Section 727(a)(2) of the Bankruptcy Code states, in relevant part, that:
(a) The court shall grant the debtor a discharge, unless —
. . .
(2) the debtor, with intent to hinder, delay, or defraud a creditor or an officer of the estate charged with custody of property under this title, has transferred, removed, destroyed, mutilated, or concealed, or has permitted to be transferred, removed, destroyed, mutilated, or concealed —
(A) property of the debtor, within one year before the date of the filing of the petition[.]
By concealing ownership of an asset and failing to disclose it on the bankruptcy schedules the debtor can run afoul of § 727(a)(2).
For purposes of § 727(a)(2), concealment is a continuing event.

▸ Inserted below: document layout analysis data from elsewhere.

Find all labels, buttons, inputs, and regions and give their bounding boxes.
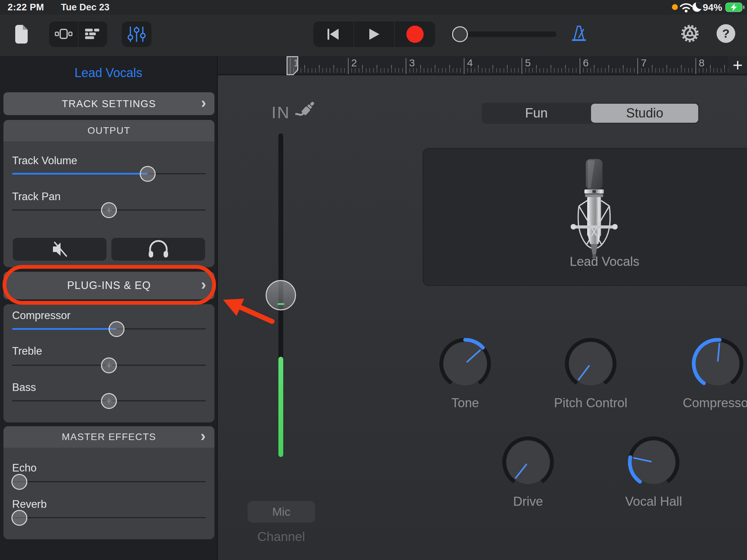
bass-label: Bass bbox=[12, 381, 36, 394]
compressor-knob-label: Compressor bbox=[638, 396, 747, 410]
output-header-label: OUTPUT bbox=[87, 125, 130, 136]
headphones-monitor-button[interactable] bbox=[111, 238, 205, 261]
bar-line bbox=[290, 58, 290, 74]
bar-line bbox=[348, 58, 349, 74]
record-icon bbox=[405, 25, 425, 44]
track-controls-button[interactable] bbox=[122, 21, 151, 47]
pitch-control-knob[interactable] bbox=[561, 334, 620, 393]
mic-source-button[interactable]: Mic bbox=[248, 501, 315, 523]
track-inspector-panel: Lead Vocals TRACK SETTINGS › OUTPUT Trac… bbox=[0, 56, 218, 560]
microphone-image bbox=[560, 158, 629, 265]
chevron-right-icon: › bbox=[201, 427, 206, 445]
rewind-to-start-button[interactable] bbox=[313, 21, 353, 47]
track-volume-slider[interactable]: + bbox=[12, 166, 206, 182]
windows-icon bbox=[54, 28, 73, 40]
play-icon bbox=[368, 28, 380, 40]
slider-thumb[interactable]: + bbox=[11, 510, 27, 526]
compressor-slider[interactable]: + bbox=[12, 321, 206, 337]
instrument-main-area: IN Fun Studio bbox=[218, 75, 747, 560]
input-label: IN bbox=[264, 103, 298, 122]
slider-thumb[interactable]: + bbox=[101, 357, 117, 373]
slider-thumb[interactable]: + bbox=[140, 166, 156, 182]
instrument-name: Lead Vocals bbox=[525, 254, 684, 269]
vocal-hall-knob[interactable] bbox=[624, 433, 683, 492]
bar-number: 8 bbox=[699, 57, 705, 69]
bass-slider[interactable]: + bbox=[12, 393, 206, 409]
mode-segmented-control: Fun Studio bbox=[482, 103, 699, 124]
slider-thumb[interactable] bbox=[452, 26, 468, 42]
metronome-button[interactable] bbox=[569, 24, 589, 44]
bar-number: 4 bbox=[467, 57, 473, 69]
timeline-ruler[interactable]: + 12345678 bbox=[218, 56, 747, 75]
slider-thumb[interactable]: + bbox=[109, 321, 124, 337]
plugins-eq-button[interactable]: PLUG-INS & EQ › bbox=[3, 272, 214, 299]
bar-line bbox=[406, 58, 406, 74]
chevron-right-icon: › bbox=[201, 94, 206, 111]
record-button[interactable] bbox=[394, 21, 435, 47]
drive-knob[interactable] bbox=[499, 433, 557, 492]
bar-number: 1 bbox=[293, 57, 299, 69]
track-pan-label: Track Pan bbox=[12, 190, 61, 203]
master-volume-slider[interactable] bbox=[451, 28, 556, 40]
mode-studio-segment[interactable]: Studio bbox=[591, 104, 698, 123]
track-volume-label: Track Volume bbox=[12, 155, 77, 167]
mixer-sliders-icon bbox=[128, 26, 146, 43]
clock: 2:22 PM bbox=[8, 2, 44, 13]
help-button[interactable]: ? bbox=[717, 24, 735, 43]
windows-view-button[interactable] bbox=[49, 21, 78, 47]
tracks-view-button[interactable] bbox=[78, 21, 107, 47]
metronome-icon bbox=[573, 26, 585, 40]
slider-thumb[interactable]: + bbox=[101, 202, 117, 218]
view-switcher bbox=[49, 21, 107, 47]
tracks-view-icon bbox=[84, 27, 102, 41]
bar-number: 6 bbox=[583, 57, 589, 69]
toolbar: ? bbox=[0, 15, 747, 56]
play-button[interactable] bbox=[353, 21, 394, 47]
bar-line bbox=[522, 58, 522, 74]
track-settings-label: TRACK SETTINGS bbox=[62, 98, 156, 110]
input-level-thumb[interactable] bbox=[266, 280, 296, 310]
compressor-label: Compressor bbox=[12, 309, 71, 322]
settings-button[interactable] bbox=[679, 23, 701, 44]
garageband-screen: 2:22 PM Tue Dec 23 94% bbox=[0, 0, 747, 560]
chevron-right-icon: › bbox=[201, 276, 206, 293]
compressor-knob[interactable] bbox=[688, 334, 747, 393]
document-button[interactable] bbox=[14, 24, 29, 44]
status-bar: 2:22 PM Tue Dec 23 94% bbox=[0, 0, 747, 15]
focus-moon-icon bbox=[692, 2, 702, 12]
bar-number: 5 bbox=[525, 57, 531, 69]
track-pan-slider[interactable]: + bbox=[12, 202, 206, 218]
panel-title: Lead Vocals bbox=[0, 66, 217, 80]
bar-line bbox=[695, 58, 696, 74]
channel-label: Channel bbox=[229, 530, 333, 544]
treble-label: Treble bbox=[12, 345, 42, 357]
plugins-eq-label: PLUG-INS & EQ bbox=[67, 279, 151, 292]
tone-knob[interactable] bbox=[436, 334, 495, 393]
output-header: OUTPUT bbox=[3, 120, 214, 141]
recording-indicator-icon bbox=[672, 4, 678, 10]
slider-thumb[interactable]: + bbox=[101, 393, 117, 409]
bar-number: 7 bbox=[641, 57, 647, 69]
track-settings-button[interactable]: TRACK SETTINGS › bbox=[3, 92, 214, 115]
mode-fun-segment[interactable]: Fun bbox=[482, 103, 591, 124]
battery-icon bbox=[725, 2, 745, 12]
echo-slider[interactable]: + bbox=[12, 474, 206, 490]
mute-button[interactable] bbox=[13, 238, 107, 261]
master-effects-button[interactable]: MASTER EFFECTS › bbox=[3, 426, 214, 448]
level-tick bbox=[277, 303, 284, 305]
document-icon bbox=[15, 25, 28, 44]
treble-slider[interactable]: + bbox=[12, 357, 206, 373]
date: Tue Dec 23 bbox=[61, 2, 110, 13]
bar-line bbox=[637, 58, 638, 74]
master-effects-label: MASTER EFFECTS bbox=[62, 431, 156, 442]
bar-line bbox=[580, 58, 580, 74]
add-bars-button[interactable]: + bbox=[728, 56, 747, 74]
vocal-hall-knob-label: Vocal Hall bbox=[574, 494, 733, 509]
slider-thumb[interactable]: + bbox=[11, 474, 27, 490]
reverb-slider[interactable]: + bbox=[12, 510, 206, 526]
rewind-icon bbox=[327, 28, 340, 40]
echo-label: Echo bbox=[12, 462, 37, 474]
gear-icon bbox=[683, 26, 697, 41]
wifi-icon bbox=[679, 2, 694, 13]
audio-jack-icon bbox=[295, 100, 320, 125]
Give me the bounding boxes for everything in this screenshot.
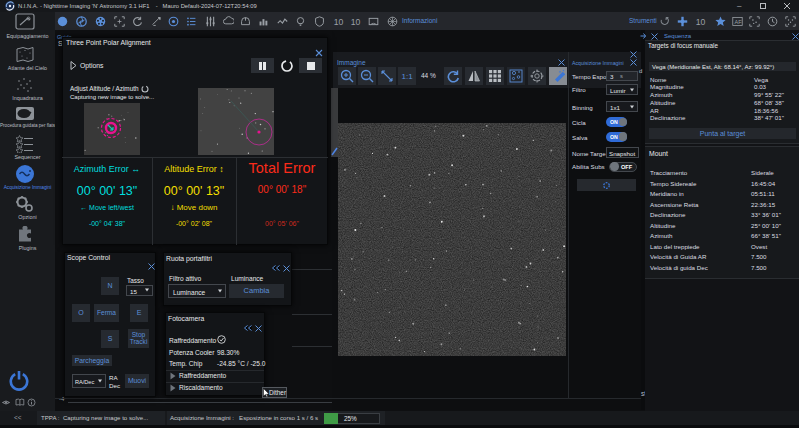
svg-text:10: 10 [695, 17, 705, 27]
svg-text:1:1: 1:1 [402, 72, 414, 81]
svg-text:10: 10 [350, 17, 360, 27]
svg-text:AF: AF [734, 19, 742, 25]
svg-text:10: 10 [333, 17, 343, 27]
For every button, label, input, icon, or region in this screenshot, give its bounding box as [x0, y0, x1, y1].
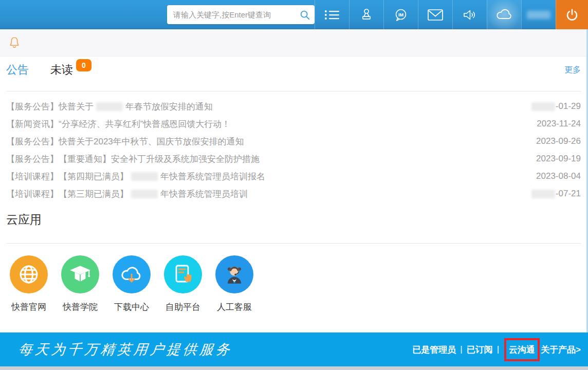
- top-bar: IM: [0, 0, 588, 29]
- app-kuaipu-academy[interactable]: 快普学院: [58, 255, 103, 313]
- redacted-text: [131, 172, 158, 181]
- user-stamp-icon: [360, 8, 373, 22]
- about-product-link[interactable]: 关于产品>: [541, 344, 581, 356]
- tab-announcements[interactable]: 公告: [6, 62, 29, 78]
- cloud-apps-grid: 快普官网 快普学院: [6, 255, 263, 313]
- self-service-doc-icon: [171, 263, 195, 286]
- graduation-cap-icon: [68, 264, 92, 285]
- im-button[interactable]: IM: [383, 0, 418, 29]
- more-link[interactable]: 更多: [564, 65, 581, 76]
- window-bottom-edge: [0, 366, 588, 370]
- announcement-row[interactable]: 【服务公告】快普关于2023年中秋节、国庆节放假安排的通知 2023-09-26: [0, 133, 588, 150]
- announcement-row[interactable]: 【服务公告】快普关于 年春节放假安排的通知 -01-29: [0, 98, 588, 115]
- announcement-title: 【服务公告】快普关于2023年中秋节、国庆节放假安排的通知: [6, 136, 244, 147]
- search-box[interactable]: [167, 5, 315, 24]
- redacted-text: [96, 102, 123, 111]
- cloud-button[interactable]: [487, 0, 521, 29]
- admin-status-link[interactable]: 已是管理员: [412, 344, 456, 356]
- cloud-chat-link[interactable]: 云沟通: [509, 345, 535, 355]
- cloud-apps-title: 云应用: [6, 212, 42, 228]
- announcement-title: 【培训课程】【第四期已满员】 年快普系统管理员培训报名: [6, 171, 265, 182]
- announcements-header: 公告 未读 0 更多: [0, 58, 588, 82]
- announcement-title: 【新闻资讯】“分享经济、共享红利”快普感恩回馈大行动！: [6, 118, 230, 130]
- announcement-date: 2023-11-24: [537, 119, 581, 129]
- power-icon: [565, 8, 579, 22]
- divider: [6, 243, 581, 244]
- logout-power-button[interactable]: [556, 0, 588, 29]
- redacted-text: [531, 190, 555, 198]
- app-label: 下载中心: [109, 301, 154, 313]
- announcement-row[interactable]: 【服务公告】【重要通知】安全补丁升级及系统加强安全防护措施 2023-09-19: [0, 150, 588, 168]
- speaker-button[interactable]: [452, 0, 487, 29]
- user-stamp-button[interactable]: [349, 0, 383, 29]
- app-self-service[interactable]: 自助平台: [160, 255, 206, 313]
- mail-icon: [428, 9, 443, 21]
- customer-service-icon: [223, 263, 246, 286]
- subscribed-status-link[interactable]: 已订阅: [467, 344, 493, 356]
- unread-count-badge: 0: [76, 59, 91, 71]
- bell-icon[interactable]: [8, 36, 21, 49]
- notification-bar: [0, 29, 588, 57]
- redacted-text: [531, 102, 555, 111]
- app-customer-service[interactable]: 人工客服: [212, 255, 257, 313]
- main-window: IM: [0, 0, 588, 370]
- menu-list-button[interactable]: [315, 0, 349, 29]
- blurred-username: [527, 11, 550, 19]
- announcement-date: 2023-09-19: [536, 154, 581, 164]
- announcement-title: 【服务公告】快普关于 年春节放假安排的通知: [6, 101, 213, 113]
- tab-unread[interactable]: 未读: [50, 62, 73, 78]
- announcement-date: -01-29: [531, 101, 581, 112]
- mail-button[interactable]: [418, 0, 452, 29]
- im-icon: IM: [394, 8, 408, 22]
- app-label: 快普学院: [58, 301, 103, 313]
- announcement-row[interactable]: 【培训课程】【第三期已满员】 年快普系统管理员培训 -07-21: [0, 185, 588, 202]
- announcement-row[interactable]: 【培训课程】【第四期已满员】 年快普系统管理员培训报名 2023-08-04: [0, 168, 588, 185]
- redacted-text: [131, 190, 158, 198]
- svg-text:IM: IM: [398, 12, 403, 17]
- globe-icon: [17, 263, 40, 286]
- topbar-icon-group: IM: [315, 0, 588, 29]
- announcement-row[interactable]: 【新闻资讯】“分享经济、共享红利”快普感恩回馈大行动！ 2023-11-24: [0, 115, 588, 133]
- speaker-icon: [463, 9, 477, 21]
- app-label: 自助平台: [160, 301, 206, 313]
- footer-slogan: 每天为千万精英用户提供服务: [17, 340, 233, 359]
- announcement-date: 2023-09-26: [536, 136, 581, 146]
- footer-links: 已是管理员 | 已订阅 | 云沟通 关于产品>: [412, 338, 581, 361]
- cloud-icon: [495, 9, 513, 21]
- app-label: 人工客服: [212, 301, 257, 313]
- app-kuaipu-website[interactable]: 快普官网: [6, 255, 51, 313]
- divider: [6, 91, 581, 91]
- menu-list-icon: [324, 9, 340, 21]
- announcement-list: 【服务公告】快普关于 年春节放假安排的通知 -01-29 【新闻资讯】“分享经济…: [0, 98, 588, 202]
- app-download-center[interactable]: 下载中心: [109, 255, 154, 313]
- announcement-date: 2023-08-04: [536, 171, 581, 181]
- separator: |: [497, 344, 499, 355]
- cloud-download-icon: [120, 264, 143, 285]
- footer-bar: 每天为千万精英用户提供服务 已是管理员 | 已订阅 | 云沟通 关于产品>: [0, 332, 588, 366]
- separator: |: [460, 344, 462, 355]
- app-label: 快普官网: [6, 301, 51, 313]
- announcement-title: 【服务公告】【重要通知】安全补丁升级及系统加强安全防护措施: [6, 153, 260, 165]
- announcement-title: 【培训课程】【第三期已满员】 年快普系统管理员培训: [6, 188, 248, 200]
- username-cell[interactable]: [521, 0, 556, 29]
- search-icon[interactable]: [299, 9, 310, 21]
- search-input[interactable]: [173, 10, 299, 19]
- announcement-date: -07-21: [531, 189, 581, 199]
- highlight-box: 云沟通: [504, 338, 540, 361]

To deny discharge under § 727(a)(4)(A), the plaintiffs must prove that "the Debtor made a statement under oath; (2) the statement was false; (3) the Debtor knew the statement was false; (4) the Debtor made the statement with fraudulent intent; and (5) the statement related materially to the Debtor's bankruptcy case.
The bankruptcy petition and schedules are signed under penalty of perjury and made under oath, and testimony given during the first meeting of creditors is given under oath. If assets are not properly disclosed on the petition it can result in violation of section 727(a)(2).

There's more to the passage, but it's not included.